The Girard Board of Education adopts a policy restricting enrollment of some foreign- exchange students a year after the district was caught up in a controversy over whether students from the Bahamas were being brought to the area purely to play basketball.
The U.S. Bureau of Alcohol, Tobacco and Firearms is targeting Westlake Terrace apartments in Youngstown as part of a national program to nab career criminals.
1978: Although Youngstown State University has not met its goal of 10 percent minority enrollment, Hugh Frost, the university’s affirmative action officer, says YSU’s good-faith efforts to carry out federal orders against racial discrimination are sufficient to withstand scrutiny.

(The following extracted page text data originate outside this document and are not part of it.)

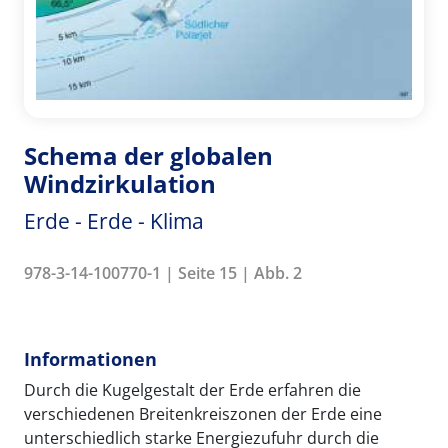
Schema der globalen
Windzirkulation
Erde - Erde - Klima
978-3-14-100770-1 | Seite 15 | Abb. 2
Informationen
Durch die Kugelgestalt der Erde erfahren die
verschiedenen Breitenkreiszonen der Erde eine
unterschiedlich starke Energiezufuhr durch die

A fire at 650 Joseph St. in Youngstown kills two children, Antwan Brown, 4, and Marla Hicks, 3. Their mother left them alone in the house while she went to pay bills.
The Occupational Health and Safety Administration is monitoring area gas-well drilling operations as the result of four drilling-related deaths in Trumbull, Mahoning and Portage counties over 18 months.
1968: John E. Connelly, who began his career as a substitute letter carrier in 1927, is named Youngstown’s assistant postmaster, succeeding the late Arthur Stockstill.
At the installation banquet of Youngstown Fraternal Order of Police Lodge 28, Ohio Attorney General William Saxbe proposes volunteer committees of community “doers” to fight crime on the local level.
Oscar Emch, 66, prominent Girard civic leader and director of Penn-Ohio Apron and Towel Supply Co., dies of a heart ailment.
1943: Congress warns that $80 billion worth of guns, planes, tanks and ships cannot be produced this year without widespread business casualties in nonessential industries.
Rep. Orville Zimmerman of Missouri raps the failure of government to dig a waterway to connect Lake Erie with the Ohio River via Youngstown to aid the war effort.